Exercise instructions
Below this task are records; return each one exactly and omit its images.

Document structure recognition data
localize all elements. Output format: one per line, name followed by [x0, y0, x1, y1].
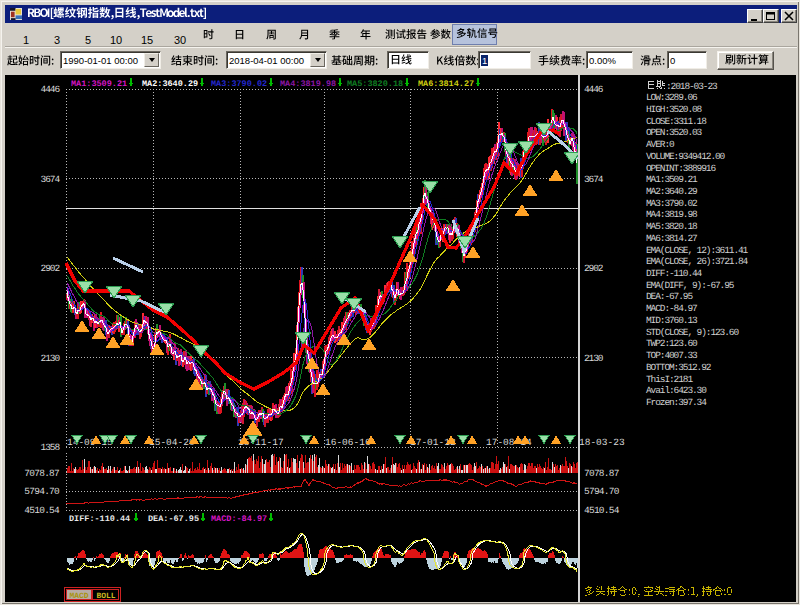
svg-text:MA4:3819.98: MA4:3819.98 — [646, 209, 698, 220]
svg-text:EMA(CLOSE, 26):3721.84: EMA(CLOSE, 26):3721.84 — [646, 256, 749, 267]
svg-text:LOW:3289.06: LOW:3289.06 — [646, 92, 698, 103]
svg-text:MA5:3820.18: MA5:3820.18 — [347, 79, 403, 89]
svg-text:EMA(DIFF, 9):-67.95: EMA(DIFF, 9):-67.95 — [646, 280, 735, 291]
svg-text:MA2:3640.29: MA2:3640.29 — [142, 79, 198, 89]
svg-text:AVER:0: AVER:0 — [646, 139, 675, 150]
svg-text:TWP2:123.60: TWP2:123.60 — [646, 338, 698, 349]
svg-text::2018-03-23: :2018-03-23 — [666, 81, 718, 92]
svg-text:TOP:4007.33: TOP:4007.33 — [646, 350, 698, 361]
svg-text:2130: 2130 — [41, 353, 61, 364]
svg-text:5794.70: 5794.70 — [24, 486, 60, 497]
svg-text:4446: 4446 — [584, 84, 604, 95]
svg-text:BOTTOM:3512.92: BOTTOM:3512.92 — [646, 362, 712, 373]
svg-text:MA6:3814.27: MA6:3814.27 — [418, 79, 474, 89]
svg-text:7078.87: 7078.87 — [24, 468, 59, 479]
svg-text:DIFF:-110.44: DIFF:-110.44 — [69, 514, 130, 524]
svg-text:MA1:3509.21: MA1:3509.21 — [71, 79, 127, 89]
svg-text:CLOSE:3311.18: CLOSE:3311.18 — [646, 116, 707, 127]
svg-text:MID:3760.13: MID:3760.13 — [646, 315, 698, 326]
svg-text:MACD:-84.97: MACD:-84.97 — [646, 303, 697, 314]
svg-text:DIFF:-110.44: DIFF:-110.44 — [646, 268, 703, 279]
svg-text:15-04-20: 15-04-20 — [149, 437, 195, 448]
svg-text:5794.70: 5794.70 — [584, 486, 620, 497]
svg-text:HIGH:3520.08: HIGH:3520.08 — [646, 104, 703, 115]
svg-text:BOLL: BOLL — [96, 592, 115, 601]
svg-text:OPEN:3520.03: OPEN:3520.03 — [646, 127, 703, 138]
svg-text:3674: 3674 — [41, 174, 61, 185]
svg-text:MA6:3814.27: MA6:3814.27 — [646, 233, 697, 244]
svg-text:4510.54: 4510.54 — [584, 505, 620, 516]
svg-text:2902: 2902 — [41, 263, 61, 274]
svg-text:VOLUME:9349412.00: VOLUME:9349412.00 — [646, 151, 726, 162]
svg-text:DEA:-67.95: DEA:-67.95 — [646, 291, 693, 302]
svg-text:MA5:3820.18: MA5:3820.18 — [646, 221, 698, 232]
svg-text:4446: 4446 — [41, 84, 61, 95]
svg-text:MACD:-84.97: MACD:-84.97 — [211, 514, 267, 524]
svg-text:3674: 3674 — [584, 174, 604, 185]
svg-text:MA1:3509.21: MA1:3509.21 — [646, 174, 698, 185]
svg-text:OPENINT:3889916: OPENINT:3889916 — [646, 163, 716, 174]
svg-text:Frozen:397.34: Frozen:397.34 — [646, 397, 707, 408]
svg-text:MA3:3790.02: MA3:3790.02 — [646, 198, 698, 209]
svg-text:7078.87: 7078.87 — [584, 468, 619, 479]
svg-text:EMA(CLOSE, 12):3611.41: EMA(CLOSE, 12):3611.41 — [646, 245, 749, 256]
svg-text:Avail:6423.30: Avail:6423.30 — [646, 385, 707, 396]
svg-text:MA4:3819.98: MA4:3819.98 — [280, 79, 336, 89]
svg-text:ThisI:2181: ThisI:2181 — [646, 374, 693, 385]
svg-text:DEA:-67.95: DEA:-67.95 — [148, 514, 199, 524]
svg-text:18-03-23: 18-03-23 — [579, 437, 625, 448]
svg-text:MA3:3790.02: MA3:3790.02 — [211, 79, 267, 89]
svg-text:STD(CLOSE, 9):123.60: STD(CLOSE, 9):123.60 — [646, 327, 739, 338]
svg-text:1358: 1358 — [41, 442, 61, 453]
svg-text:2902: 2902 — [584, 263, 604, 274]
svg-text:16-06-16: 16-06-16 — [325, 437, 371, 448]
svg-text:MA2:3640.29: MA2:3640.29 — [646, 186, 698, 197]
svg-text:MACD: MACD — [69, 592, 88, 601]
svg-text:4510.54: 4510.54 — [24, 505, 60, 516]
svg-text:2130: 2130 — [584, 353, 604, 364]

Solution to this problem
localize all elements. Output format: one per line, name followed by [x0, y0, x1, y1].
svg-text:MA4:3819.98: MA4:3819.98 — [646, 209, 698, 220]
svg-text:EMA(CLOSE, 26):3721.84: EMA(CLOSE, 26):3721.84 — [646, 256, 749, 267]
svg-text:LOW:3289.06: LOW:3289.06 — [646, 92, 698, 103]
svg-text:MA5:3820.18: MA5:3820.18 — [347, 79, 403, 89]
svg-text:EMA(DIFF, 9):-67.95: EMA(DIFF, 9):-67.95 — [646, 280, 735, 291]
svg-text:MA2:3640.29: MA2:3640.29 — [142, 79, 198, 89]
svg-text:AVER:0: AVER:0 — [646, 139, 675, 150]
svg-text:TWP2:123.60: TWP2:123.60 — [646, 338, 698, 349]
svg-text::2018-03-23: :2018-03-23 — [666, 81, 718, 92]
svg-text:TOP:4007.33: TOP:4007.33 — [646, 350, 698, 361]
svg-text:2130: 2130 — [41, 353, 61, 364]
svg-text:5794.70: 5794.70 — [24, 486, 60, 497]
svg-text:4446: 4446 — [584, 84, 604, 95]
svg-text:BOTTOM:3512.92: BOTTOM:3512.92 — [646, 362, 712, 373]
svg-text:MA6:3814.27: MA6:3814.27 — [418, 79, 474, 89]
svg-text:7078.87: 7078.87 — [24, 468, 59, 479]
svg-text:DIFF:-110.44: DIFF:-110.44 — [69, 514, 130, 524]
svg-text:MA1:3509.21: MA1:3509.21 — [71, 79, 127, 89]
svg-text:CLOSE:3311.18: CLOSE:3311.18 — [646, 116, 707, 127]
svg-text:MID:3760.13: MID:3760.13 — [646, 315, 698, 326]
svg-text:MACD:-84.97: MACD:-84.97 — [646, 303, 697, 314]
svg-text:DIFF:-110.44: DIFF:-110.44 — [646, 268, 703, 279]
svg-text:15-04-20: 15-04-20 — [149, 437, 195, 448]
svg-text:5794.70: 5794.70 — [584, 486, 620, 497]
svg-text:HIGH:3520.08: HIGH:3520.08 — [646, 104, 703, 115]
svg-text:BOLL: BOLL — [96, 592, 115, 601]
svg-text:OPEN:3520.03: OPEN:3520.03 — [646, 127, 703, 138]
svg-text:3674: 3674 — [41, 174, 61, 185]
svg-text:MA6:3814.27: MA6:3814.27 — [646, 233, 697, 244]
svg-text:4510.54: 4510.54 — [584, 505, 620, 516]
svg-text:2902: 2902 — [41, 263, 61, 274]
svg-text:VOLUME:9349412.00: VOLUME:9349412.00 — [646, 151, 726, 162]
svg-text:DEA:-67.95: DEA:-67.95 — [646, 291, 693, 302]
svg-text:MA5:3820.18: MA5:3820.18 — [646, 221, 698, 232]
svg-text:4446: 4446 — [41, 84, 61, 95]
svg-text:MACD:-84.97: MACD:-84.97 — [211, 514, 267, 524]
svg-text:3674: 3674 — [584, 174, 604, 185]
svg-text:MA1:3509.21: MA1:3509.21 — [646, 174, 698, 185]
svg-text:OPENINT:3889916: OPENINT:3889916 — [646, 163, 716, 174]
svg-text:Frozen:397.34: Frozen:397.34 — [646, 397, 707, 408]
svg-text:MA3:3790.02: MA3:3790.02 — [646, 198, 698, 209]
svg-text:7078.87: 7078.87 — [584, 468, 619, 479]
svg-text:EMA(CLOSE, 12):3611.41: EMA(CLOSE, 12):3611.41 — [646, 245, 749, 256]
svg-text:Avail:6423.30: Avail:6423.30 — [646, 385, 707, 396]
svg-text:MA4:3819.98: MA4:3819.98 — [280, 79, 336, 89]
svg-text:ThisI:2181: ThisI:2181 — [646, 374, 693, 385]
svg-text:DEA:-67.95: DEA:-67.95 — [148, 514, 199, 524]
svg-text:18-03-23: 18-03-23 — [579, 437, 625, 448]
svg-text:MA3:3790.02: MA3:3790.02 — [211, 79, 267, 89]
svg-text:STD(CLOSE, 9):123.60: STD(CLOSE, 9):123.60 — [646, 327, 739, 338]
svg-text:1358: 1358 — [41, 442, 61, 453]
svg-text:2902: 2902 — [584, 263, 604, 274]
svg-text:16-06-16: 16-06-16 — [325, 437, 371, 448]
svg-text:MA2:3640.29: MA2:3640.29 — [646, 186, 698, 197]
svg-text:MACD: MACD — [69, 592, 88, 601]
svg-text:4510.54: 4510.54 — [24, 505, 60, 516]
svg-text:2130: 2130 — [584, 353, 604, 364]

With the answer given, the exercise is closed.